HyperCard: Standalone Apps and Search Paths (8/94)


How are search paths handled in standalone HyperCard applications?

A standalone HyperCard application includes what is essentially an embedded copy of the HyperCard Player. However, a standalone application, unlike HyperCard or the Player, does not have a Home stack. Rather, the stack embedded within the standalone application is its own Home stack. Therefore, the standalone's stack script must perform all the tasks the Home stack normally takes care of.

In regard to search paths, the Home stack stores a set of locations where HyperCard looks for stacks, documents, and applications. If your standalone goes to other stacks, or opens other applications or documents, you'll need to store these paths and maintain the globals that go with them. Otherwise, every time your standalone tries to access another file, it will ask the user to locate the file. To see how you need to maintain these globals, look at the getHomeInfo handler in the Home stack script.

In order to support the search paths for stacks, applications, and documents in a stand-alone application, the embedded stack needs to have three cards named "Stacks", "Applications", and "Documents". Each of these three cards needs to have a background field named "paths". This is where the search path information will be stored.

To test this, create a stack with one button which launches TeachText on the first card. Verify that it works. Then select "New Background", which creates a new card and background.
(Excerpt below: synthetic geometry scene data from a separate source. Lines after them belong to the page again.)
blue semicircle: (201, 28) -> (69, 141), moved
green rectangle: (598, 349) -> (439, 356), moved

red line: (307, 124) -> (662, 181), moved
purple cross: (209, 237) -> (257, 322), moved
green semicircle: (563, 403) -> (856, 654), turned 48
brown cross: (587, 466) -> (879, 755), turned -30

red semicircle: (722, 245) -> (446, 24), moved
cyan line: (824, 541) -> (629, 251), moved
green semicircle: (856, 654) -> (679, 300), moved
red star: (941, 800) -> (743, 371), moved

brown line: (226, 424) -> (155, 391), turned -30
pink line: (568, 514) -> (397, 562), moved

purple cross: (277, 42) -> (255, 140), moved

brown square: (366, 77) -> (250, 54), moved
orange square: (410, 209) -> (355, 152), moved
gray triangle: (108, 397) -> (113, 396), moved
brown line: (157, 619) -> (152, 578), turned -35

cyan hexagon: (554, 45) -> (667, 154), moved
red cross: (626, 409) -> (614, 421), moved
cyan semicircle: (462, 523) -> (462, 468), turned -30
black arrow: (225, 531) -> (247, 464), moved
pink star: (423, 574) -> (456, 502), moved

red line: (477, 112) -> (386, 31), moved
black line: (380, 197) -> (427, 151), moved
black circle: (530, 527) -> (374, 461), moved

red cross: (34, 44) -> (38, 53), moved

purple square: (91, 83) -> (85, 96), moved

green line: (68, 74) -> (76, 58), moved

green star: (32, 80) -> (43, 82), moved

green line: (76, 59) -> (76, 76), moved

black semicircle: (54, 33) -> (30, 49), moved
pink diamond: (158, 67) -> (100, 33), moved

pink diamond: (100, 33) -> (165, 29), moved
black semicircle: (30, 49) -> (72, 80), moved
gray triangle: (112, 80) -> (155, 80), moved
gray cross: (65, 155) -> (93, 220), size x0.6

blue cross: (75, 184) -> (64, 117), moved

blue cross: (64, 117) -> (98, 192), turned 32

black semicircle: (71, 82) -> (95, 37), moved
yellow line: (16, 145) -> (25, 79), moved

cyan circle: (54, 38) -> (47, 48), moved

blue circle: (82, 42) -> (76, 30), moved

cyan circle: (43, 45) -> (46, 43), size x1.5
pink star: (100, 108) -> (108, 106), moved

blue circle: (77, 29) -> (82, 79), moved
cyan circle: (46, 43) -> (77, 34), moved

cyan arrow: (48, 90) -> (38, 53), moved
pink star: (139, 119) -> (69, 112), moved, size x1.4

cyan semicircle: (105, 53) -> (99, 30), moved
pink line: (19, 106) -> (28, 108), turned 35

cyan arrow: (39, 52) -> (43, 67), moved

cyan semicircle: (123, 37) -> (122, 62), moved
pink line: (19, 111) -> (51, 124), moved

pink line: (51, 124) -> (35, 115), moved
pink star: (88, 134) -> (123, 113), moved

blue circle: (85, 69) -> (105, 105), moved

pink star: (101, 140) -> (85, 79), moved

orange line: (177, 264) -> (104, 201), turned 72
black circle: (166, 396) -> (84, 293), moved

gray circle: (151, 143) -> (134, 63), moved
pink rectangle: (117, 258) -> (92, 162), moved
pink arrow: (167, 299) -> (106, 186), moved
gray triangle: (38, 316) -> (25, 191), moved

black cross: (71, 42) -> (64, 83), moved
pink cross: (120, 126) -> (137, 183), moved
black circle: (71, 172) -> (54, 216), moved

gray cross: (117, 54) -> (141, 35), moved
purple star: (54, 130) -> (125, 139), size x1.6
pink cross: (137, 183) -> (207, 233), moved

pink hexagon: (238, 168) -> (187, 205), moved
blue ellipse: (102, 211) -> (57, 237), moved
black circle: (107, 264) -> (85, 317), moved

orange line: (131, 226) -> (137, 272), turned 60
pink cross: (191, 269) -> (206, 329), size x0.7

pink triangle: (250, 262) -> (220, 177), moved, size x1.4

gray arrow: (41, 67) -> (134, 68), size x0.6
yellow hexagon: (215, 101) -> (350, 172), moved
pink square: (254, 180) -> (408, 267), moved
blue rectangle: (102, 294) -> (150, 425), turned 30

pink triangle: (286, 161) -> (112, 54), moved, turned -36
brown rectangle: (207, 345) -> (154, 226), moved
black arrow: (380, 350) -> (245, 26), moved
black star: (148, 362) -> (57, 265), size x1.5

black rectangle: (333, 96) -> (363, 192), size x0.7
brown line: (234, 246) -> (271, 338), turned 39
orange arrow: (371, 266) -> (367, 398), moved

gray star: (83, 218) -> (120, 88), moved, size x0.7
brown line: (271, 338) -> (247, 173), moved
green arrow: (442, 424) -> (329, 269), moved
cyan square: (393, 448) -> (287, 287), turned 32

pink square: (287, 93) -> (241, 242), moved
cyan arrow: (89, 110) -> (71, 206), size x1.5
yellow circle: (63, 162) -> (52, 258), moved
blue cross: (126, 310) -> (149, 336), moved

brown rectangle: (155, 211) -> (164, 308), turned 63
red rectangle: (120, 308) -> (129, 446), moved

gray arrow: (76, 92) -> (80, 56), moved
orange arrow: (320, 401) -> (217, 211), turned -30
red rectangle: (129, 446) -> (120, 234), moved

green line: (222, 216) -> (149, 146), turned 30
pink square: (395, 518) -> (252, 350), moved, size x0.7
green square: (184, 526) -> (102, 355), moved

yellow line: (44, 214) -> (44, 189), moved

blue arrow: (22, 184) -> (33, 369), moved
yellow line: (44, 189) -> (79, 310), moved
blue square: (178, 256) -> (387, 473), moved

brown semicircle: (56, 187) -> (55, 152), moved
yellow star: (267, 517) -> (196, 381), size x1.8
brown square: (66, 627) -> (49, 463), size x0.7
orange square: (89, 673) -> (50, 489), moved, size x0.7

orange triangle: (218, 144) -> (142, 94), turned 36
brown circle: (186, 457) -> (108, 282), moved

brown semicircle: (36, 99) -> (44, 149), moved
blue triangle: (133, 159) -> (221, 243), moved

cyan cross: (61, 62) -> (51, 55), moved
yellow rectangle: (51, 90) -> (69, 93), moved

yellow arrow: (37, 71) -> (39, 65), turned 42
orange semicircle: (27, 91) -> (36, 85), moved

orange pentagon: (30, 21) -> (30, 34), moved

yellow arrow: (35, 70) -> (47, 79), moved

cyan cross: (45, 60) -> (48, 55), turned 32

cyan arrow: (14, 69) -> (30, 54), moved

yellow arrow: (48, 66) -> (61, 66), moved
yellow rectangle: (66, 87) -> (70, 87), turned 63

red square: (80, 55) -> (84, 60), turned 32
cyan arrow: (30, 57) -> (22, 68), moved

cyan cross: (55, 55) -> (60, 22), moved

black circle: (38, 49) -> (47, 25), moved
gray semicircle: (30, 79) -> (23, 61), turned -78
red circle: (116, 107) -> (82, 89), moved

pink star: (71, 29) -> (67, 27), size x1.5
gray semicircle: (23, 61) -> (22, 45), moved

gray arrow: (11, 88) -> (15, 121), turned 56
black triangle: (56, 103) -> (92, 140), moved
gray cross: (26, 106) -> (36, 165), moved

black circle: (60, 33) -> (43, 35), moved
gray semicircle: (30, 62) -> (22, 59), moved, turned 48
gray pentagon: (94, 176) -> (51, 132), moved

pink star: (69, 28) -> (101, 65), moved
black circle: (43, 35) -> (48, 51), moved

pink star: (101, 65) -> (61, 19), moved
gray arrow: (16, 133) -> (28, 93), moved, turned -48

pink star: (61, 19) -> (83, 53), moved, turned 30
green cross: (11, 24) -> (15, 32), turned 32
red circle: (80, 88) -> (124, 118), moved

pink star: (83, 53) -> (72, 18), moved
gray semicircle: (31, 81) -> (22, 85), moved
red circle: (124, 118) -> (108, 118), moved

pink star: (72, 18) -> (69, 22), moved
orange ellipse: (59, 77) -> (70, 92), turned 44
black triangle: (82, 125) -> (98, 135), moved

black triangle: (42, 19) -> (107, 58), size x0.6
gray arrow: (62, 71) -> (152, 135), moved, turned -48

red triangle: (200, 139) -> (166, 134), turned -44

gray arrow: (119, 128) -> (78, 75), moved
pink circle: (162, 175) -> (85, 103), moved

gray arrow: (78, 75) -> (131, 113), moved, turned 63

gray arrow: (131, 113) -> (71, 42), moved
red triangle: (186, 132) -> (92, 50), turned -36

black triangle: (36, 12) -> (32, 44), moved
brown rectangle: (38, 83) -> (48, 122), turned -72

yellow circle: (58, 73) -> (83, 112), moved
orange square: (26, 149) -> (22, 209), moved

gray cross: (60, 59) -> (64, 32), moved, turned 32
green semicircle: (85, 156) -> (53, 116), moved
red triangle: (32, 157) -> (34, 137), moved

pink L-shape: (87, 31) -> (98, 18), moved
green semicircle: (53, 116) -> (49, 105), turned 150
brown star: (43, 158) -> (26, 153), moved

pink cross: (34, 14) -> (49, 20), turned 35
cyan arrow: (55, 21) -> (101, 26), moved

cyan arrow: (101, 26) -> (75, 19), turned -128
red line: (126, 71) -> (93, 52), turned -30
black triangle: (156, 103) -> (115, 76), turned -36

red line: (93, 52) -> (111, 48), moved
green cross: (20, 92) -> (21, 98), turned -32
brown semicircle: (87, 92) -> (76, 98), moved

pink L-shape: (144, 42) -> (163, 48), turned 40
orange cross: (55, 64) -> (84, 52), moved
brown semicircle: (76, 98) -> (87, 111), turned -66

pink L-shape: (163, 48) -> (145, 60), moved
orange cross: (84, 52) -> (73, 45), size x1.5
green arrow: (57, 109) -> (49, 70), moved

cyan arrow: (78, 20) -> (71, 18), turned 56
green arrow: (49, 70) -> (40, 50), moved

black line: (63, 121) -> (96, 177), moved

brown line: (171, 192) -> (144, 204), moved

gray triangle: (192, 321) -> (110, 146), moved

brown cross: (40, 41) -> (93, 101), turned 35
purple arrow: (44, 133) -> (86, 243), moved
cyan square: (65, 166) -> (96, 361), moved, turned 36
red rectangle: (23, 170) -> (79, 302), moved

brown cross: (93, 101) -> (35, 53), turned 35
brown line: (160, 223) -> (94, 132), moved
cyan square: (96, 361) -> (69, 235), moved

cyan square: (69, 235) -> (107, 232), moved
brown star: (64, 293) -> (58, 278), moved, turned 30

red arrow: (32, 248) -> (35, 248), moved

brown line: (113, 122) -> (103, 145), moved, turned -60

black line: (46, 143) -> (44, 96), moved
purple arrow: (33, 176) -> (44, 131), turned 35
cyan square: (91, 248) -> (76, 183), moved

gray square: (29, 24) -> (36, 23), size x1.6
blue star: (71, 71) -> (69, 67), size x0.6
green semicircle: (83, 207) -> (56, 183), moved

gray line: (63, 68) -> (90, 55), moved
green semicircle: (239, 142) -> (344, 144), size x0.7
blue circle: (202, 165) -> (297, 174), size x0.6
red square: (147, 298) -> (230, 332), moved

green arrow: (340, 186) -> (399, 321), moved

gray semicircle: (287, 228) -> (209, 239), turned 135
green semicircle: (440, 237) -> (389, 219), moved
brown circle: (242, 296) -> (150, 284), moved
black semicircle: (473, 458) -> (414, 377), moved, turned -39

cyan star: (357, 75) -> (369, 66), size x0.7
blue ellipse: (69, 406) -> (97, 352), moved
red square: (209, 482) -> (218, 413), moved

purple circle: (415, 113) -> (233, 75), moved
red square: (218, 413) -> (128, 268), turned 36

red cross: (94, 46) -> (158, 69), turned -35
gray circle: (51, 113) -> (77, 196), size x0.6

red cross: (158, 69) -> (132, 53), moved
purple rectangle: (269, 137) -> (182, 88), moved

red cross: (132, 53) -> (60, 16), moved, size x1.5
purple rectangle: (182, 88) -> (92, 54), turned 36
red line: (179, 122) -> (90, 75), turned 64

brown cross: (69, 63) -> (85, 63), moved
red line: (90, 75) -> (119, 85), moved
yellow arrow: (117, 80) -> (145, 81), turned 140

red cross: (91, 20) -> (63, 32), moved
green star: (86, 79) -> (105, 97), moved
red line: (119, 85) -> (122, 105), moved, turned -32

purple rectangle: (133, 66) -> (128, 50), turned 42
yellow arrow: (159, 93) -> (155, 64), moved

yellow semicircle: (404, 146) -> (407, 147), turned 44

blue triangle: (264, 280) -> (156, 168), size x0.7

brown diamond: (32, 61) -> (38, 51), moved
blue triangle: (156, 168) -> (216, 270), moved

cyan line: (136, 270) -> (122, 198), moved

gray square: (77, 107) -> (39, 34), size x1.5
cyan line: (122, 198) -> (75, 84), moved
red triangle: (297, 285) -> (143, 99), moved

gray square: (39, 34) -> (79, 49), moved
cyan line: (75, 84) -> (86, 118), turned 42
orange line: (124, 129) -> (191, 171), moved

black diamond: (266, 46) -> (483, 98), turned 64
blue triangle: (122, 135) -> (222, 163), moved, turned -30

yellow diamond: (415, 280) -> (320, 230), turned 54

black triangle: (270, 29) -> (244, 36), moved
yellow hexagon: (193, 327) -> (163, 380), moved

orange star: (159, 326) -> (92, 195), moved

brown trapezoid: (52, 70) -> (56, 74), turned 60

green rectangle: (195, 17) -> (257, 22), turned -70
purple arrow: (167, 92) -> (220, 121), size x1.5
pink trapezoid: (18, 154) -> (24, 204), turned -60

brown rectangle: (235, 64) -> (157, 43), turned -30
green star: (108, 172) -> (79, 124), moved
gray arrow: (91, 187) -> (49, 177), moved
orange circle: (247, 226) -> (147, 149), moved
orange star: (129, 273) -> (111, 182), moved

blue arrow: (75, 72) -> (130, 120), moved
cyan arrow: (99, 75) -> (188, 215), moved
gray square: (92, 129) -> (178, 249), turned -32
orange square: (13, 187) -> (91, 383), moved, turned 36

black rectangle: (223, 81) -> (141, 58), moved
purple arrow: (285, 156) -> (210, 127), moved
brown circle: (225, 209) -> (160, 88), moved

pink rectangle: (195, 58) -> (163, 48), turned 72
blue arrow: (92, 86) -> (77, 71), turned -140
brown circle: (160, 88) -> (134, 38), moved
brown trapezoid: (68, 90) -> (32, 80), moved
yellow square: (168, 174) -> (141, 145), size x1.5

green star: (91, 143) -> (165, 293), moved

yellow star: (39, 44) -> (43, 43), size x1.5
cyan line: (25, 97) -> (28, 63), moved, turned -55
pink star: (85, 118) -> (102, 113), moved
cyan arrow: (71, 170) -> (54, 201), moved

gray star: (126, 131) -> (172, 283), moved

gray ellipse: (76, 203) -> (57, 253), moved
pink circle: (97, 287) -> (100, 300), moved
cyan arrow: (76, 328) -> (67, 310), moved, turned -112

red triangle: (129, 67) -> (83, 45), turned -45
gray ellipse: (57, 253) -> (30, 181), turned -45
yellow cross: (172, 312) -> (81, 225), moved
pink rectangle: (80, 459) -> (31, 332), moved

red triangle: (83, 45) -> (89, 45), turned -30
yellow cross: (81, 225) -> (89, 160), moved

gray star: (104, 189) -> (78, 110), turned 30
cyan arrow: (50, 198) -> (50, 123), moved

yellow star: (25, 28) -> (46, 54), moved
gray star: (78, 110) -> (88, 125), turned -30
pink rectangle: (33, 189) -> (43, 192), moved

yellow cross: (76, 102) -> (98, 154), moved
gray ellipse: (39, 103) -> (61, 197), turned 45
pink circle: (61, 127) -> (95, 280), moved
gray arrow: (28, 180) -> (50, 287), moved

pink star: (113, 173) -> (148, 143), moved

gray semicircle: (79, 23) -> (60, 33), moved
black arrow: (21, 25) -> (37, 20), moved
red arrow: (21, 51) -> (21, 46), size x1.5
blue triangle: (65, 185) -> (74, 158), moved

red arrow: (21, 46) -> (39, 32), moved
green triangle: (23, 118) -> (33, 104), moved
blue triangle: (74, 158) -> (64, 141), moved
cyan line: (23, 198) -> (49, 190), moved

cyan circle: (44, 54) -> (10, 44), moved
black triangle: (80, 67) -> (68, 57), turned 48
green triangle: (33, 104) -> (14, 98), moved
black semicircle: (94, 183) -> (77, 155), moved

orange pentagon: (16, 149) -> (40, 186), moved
Select "New Field" and name the field "paths". Then name the card "Stacks". Do this two more times, naming the next two cards "Applications", and "Documents". When the stack is saved as an application everything should work exactly the same as the original HyperCard stack had.

A good source of additional information on this topic is the book, HyperCard 2.2 by Winkler, Kamins, and DeVoto. See the chapter titled Coding for Special Environments.